(Records Opens)

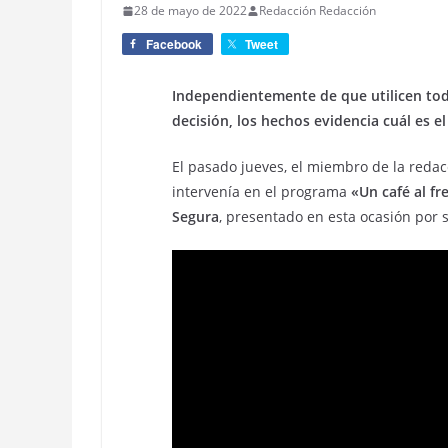
28 de mayo de 2022
Redacción Redacción
Facebook
Tweet
Independientemente de que utilicen tod
decisión, los hechos evidencia cuál es el
El pasado jueves, el miembro de la reda
intervenía en el programa
«Un café al fr
Segura
, presentado en esta ocasión por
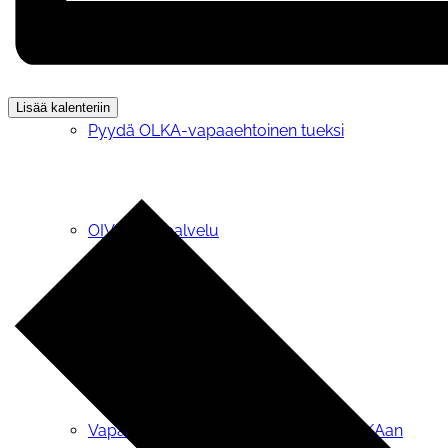
OLKA®-toiminta
Lisää kalenteriin
Pyydä OLKA-vapaaehtoinen tueksi
OIVA-tietopalvelu
OLKA® -teemapäivät
Vapaaehtoiseksi tai vertaistukijaksi OLKAan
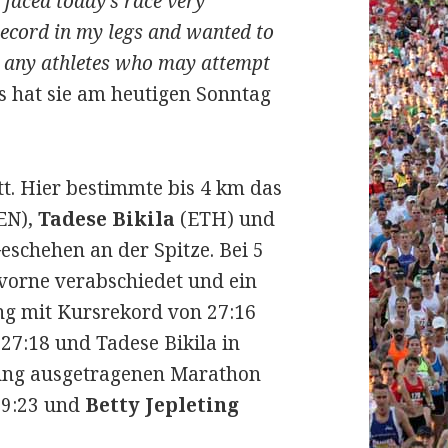
faced today’s race very
 record in my legs and wanted to
r any athletes who may attempt
s hat sie am heutigen Sonntag
t. Hier bestimmte bis 4 km das
EN),
Tadese Bikila
(ETH) und
eschehen an der Spitze. Bei 5
 vorne verabschiedet und ein
ang mit Kursrekord von 27:16
7:18 und Tadese Bikila in
ltung ausgetragenen Marathon
09:23 und
Betty Jepleting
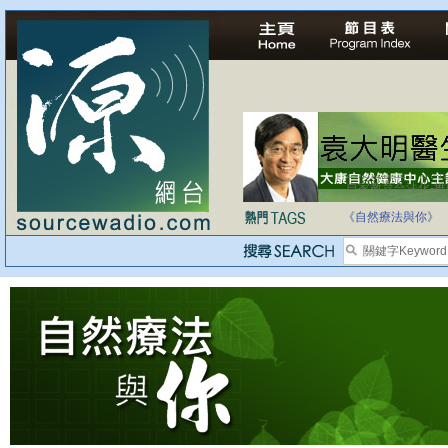
法治社會並不等同
自家教育合法化-
《自然療法與你》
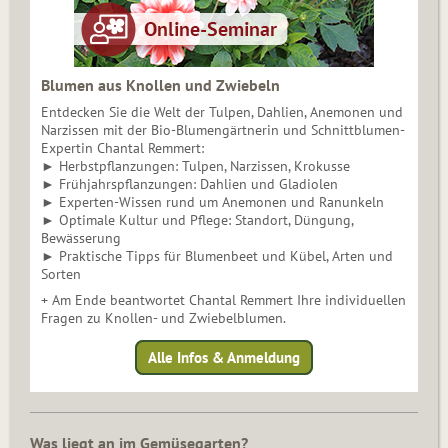
Blumen aus Knollen und Zwiebeln
Entdecken Sie die Welt der Tulpen, Dahlien, Anemonen und
Narzissen mit der Bio-Blumengärtnerin und Schnittblumen-
Expertin Chantal Remmert:
► Herbstpflanzungen: Tulpen, Narzissen, Krokusse
► Frühjahrspflanzungen: Dahlien und Gladiolen
► Experten-Wissen rund um Anemonen und Ranunkeln
► Optimale Kultur und Pflege: Standort, Düngung,
Bewässerung
► Praktische Tipps für Blumenbeet und Kübel, Arten und
Sorten
+ Am Ende beantwortet Chantal Remmert Ihre individuellen
Fragen zu Knollen- und Zwiebelblumen.
Alle Infos & Anmeldung
Was liegt an im Gemüsegarten?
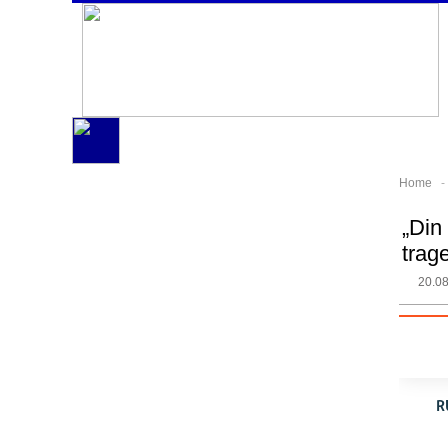
Home
„Din 
trag
20.0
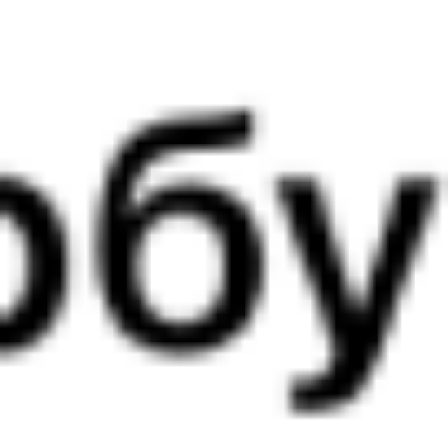
08:20
05:49
1 пересадка
Сенной
,
Сенная
Милославское
1 ч 3 м
22 ч 29 м в пути
Выбрать дату
097Э + 379В
5 651 ₽
поездки
от
060*Н
135Ж
08:20
01:43
1 пересадка
Сенной
,
Сенная
Милославское
4 ч 44 м
18 ч 23 м в пути
Выбрать дату
059Н + 135Ж
3 745 ₽
поездки
от
098*Э
135Ж
08:20
01:43
1 пересадка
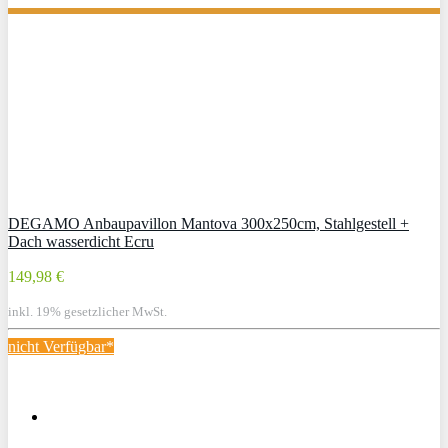
DEGAMO Anbaupavillon Mantova 300x250cm, Stahlgestell +
Dach wasserdicht Ecru
149,98 €
inkl. 19% gesetzlicher MwSt.
nicht Verfügbar*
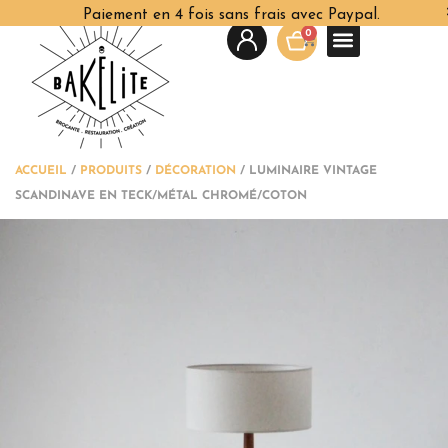
Paiement en 4 fois sans frais avec Paypal.
0
ACCUEIL
/
PRODUITS
/
DÉCORATION
/
LUMINAIRE VINTAGE
SCANDINAVE EN TECK/MÉTAL CHROMÉ/COTON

(Records Closes)

Assignment
Any picture among the entries must be skipped; copy all else exactly.

Result
28 de mayo de 2022
Redacción Redacción
Facebook
Tweet
Independientemente de que utilicen tod
decisión, los hechos evidencia cuál es el
El pasado jueves, el miembro de la reda
intervenía en el programa
«Un café al fr
Segura
, presentado en esta ocasión por
OLKA®-toiminta
Lisää kalenteriin
Pyydä OLKA-vapaaehtoinen tueksi
OIVA-tietopalvelu
OLKA® -teemapäivät
Vapaaehtoiseksi tai vertaistukijaksi OLKAan
faced today’s race very
 record in my legs and wanted to
r any athletes who may attempt
s hat sie am heutigen Sonntag
t. Hier bestimmte bis 4 km das
EN),
Tadese Bikila
(ETH) und
eschehen an der Spitze. Bei 5
 vorne verabschiedet und ein
ang mit Kursrekord von 27:16
7:18 und Tadese Bikila in
ltung ausgetragenen Marathon
09:23 und
Betty Jepleting
法治社會並不等同
自家教育合法化-
《自然療法與你》
Blumen aus Knollen und Zwiebeln
Entdecken Sie die Welt der Tulpen, Dahlien, Anemonen und
Narzissen mit der Bio-Blumengärtnerin und Schnittblumen-
Expertin Chantal Remmert:
► Herbstpflanzungen: Tulpen, Narzissen, Krokusse
► Frühjahrspflanzungen: Dahlien und Gladiolen
► Experten-Wissen rund um Anemonen und Ranunkeln
► Optimale Kultur und Pflege: Standort, Düngung,
Bewässerung
► Praktische Tipps für Blumenbeet und Kübel, Arten und
Sorten
+ Am Ende beantwortet Chantal Remmert Ihre individuellen
Fragen zu Knollen- und Zwiebelblumen.
Alle Infos & Anmeldung
Was liegt an im Gemüsegarten?
Home
„Din 
trag
20.0
08:20
05:49
1 пересадка
Сенной
,
Сенная
Милославское
1 ч 3 м
22 ч 29 м в пути
Выбрать дату
097Э + 379В
5 651 ₽
поездки
от
060*Н
135Ж
08:20
01:43
1 пересадка
Сенной
,
Сенная
Милославское
4 ч 44 м
18 ч 23 м в пути
Выбрать дату
059Н + 135Ж
3 745 ₽
поездки
от
098*Э
135Ж
08:20
01:43
1 пересадка
DEGAMO Anbaupavillon Mantova 300x250cm, Stahlgestell +
Dach wasserdicht Ecru
149,98 €
inkl. 19% gesetzlicher MwSt.
nicht Verfügbar*
Paiement en 4 fois sans frais avec Paypal.
0
ACCUEIL
/
PRODUITS
/
DÉCORATION
/
LUMINAIRE VINTAGE
SCANDINAVE EN TECK/MÉTAL CHROMÉ/COTON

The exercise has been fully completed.